Where she lives now, pastrami comes in plastic and is served with mayo on white bread. And the only blintzes in a ten mile radius is frozen and made of tofu.

So in 100 degree weather, we trekked to the Second Avenue Deli which used to be on 10th and 2nd but the landlord raised the rent and now it's on 33rd and 3rd and the minute we walked in we smelled the smells of food we knew like we knew the names of our ancestors.

2:17 pm

2:23 pm


Anonymous said...

Well it's not for looking at is it?

Bucko said...

Nooooo tofuuuuu blintzzzes! Now I have the face of a new nightmare.

c.o. moed said...


Here in the middle of the world - yes, Cincinnati - we once had a few real delis. The best was Izzy's downtown. Cramped and dark, a long counter on the left and unfancy tables to the right, each with huge jars of pickles and kraut on top.
Izzy held court in the window area, his big girth slammed between the wall and his slicer. He sliced and sliced and sliced, his ever-present boat-boat-shaped paper hat always tllted on his huge head. He barked at his wife and the help constantly. Arguments inevitable rose and fell like sea-swells.
The sandwiches were enormous and amazing. Each came with a huge potato pancake. No bills......ya just told them what you had at the register.

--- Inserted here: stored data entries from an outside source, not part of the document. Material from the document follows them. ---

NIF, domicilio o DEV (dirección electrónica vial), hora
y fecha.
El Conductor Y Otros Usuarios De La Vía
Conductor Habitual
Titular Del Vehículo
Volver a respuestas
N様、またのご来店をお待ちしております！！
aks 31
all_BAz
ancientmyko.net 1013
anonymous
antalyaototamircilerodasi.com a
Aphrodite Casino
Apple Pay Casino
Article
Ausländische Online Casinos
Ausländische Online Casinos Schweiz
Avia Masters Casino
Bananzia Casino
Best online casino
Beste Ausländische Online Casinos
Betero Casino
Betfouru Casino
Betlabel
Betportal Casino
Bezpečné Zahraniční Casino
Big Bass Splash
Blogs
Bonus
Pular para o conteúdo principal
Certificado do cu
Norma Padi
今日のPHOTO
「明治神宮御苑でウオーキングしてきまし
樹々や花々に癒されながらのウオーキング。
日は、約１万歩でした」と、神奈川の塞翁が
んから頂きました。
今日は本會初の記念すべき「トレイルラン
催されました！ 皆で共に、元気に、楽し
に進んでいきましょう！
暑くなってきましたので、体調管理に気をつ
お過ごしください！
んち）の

When Izzy died his son took over and applied business savvy to turn Izzy's into a franchise. The sandwiches gradually got smaller and more like every other place and and the stores grew and then closed until only a couple remain.
All the other Jewish delis in this white-bread town are gone.

The original place would have been at home in NYC or anywhere for that matter. It's gone, gone like my grandma's homemade gefilte fish.

Melanie said...

Yum..their chicken in a pot with matzo ball rocks.

c.o. moed said...

The ONLY thing that could kick a cold out of my head.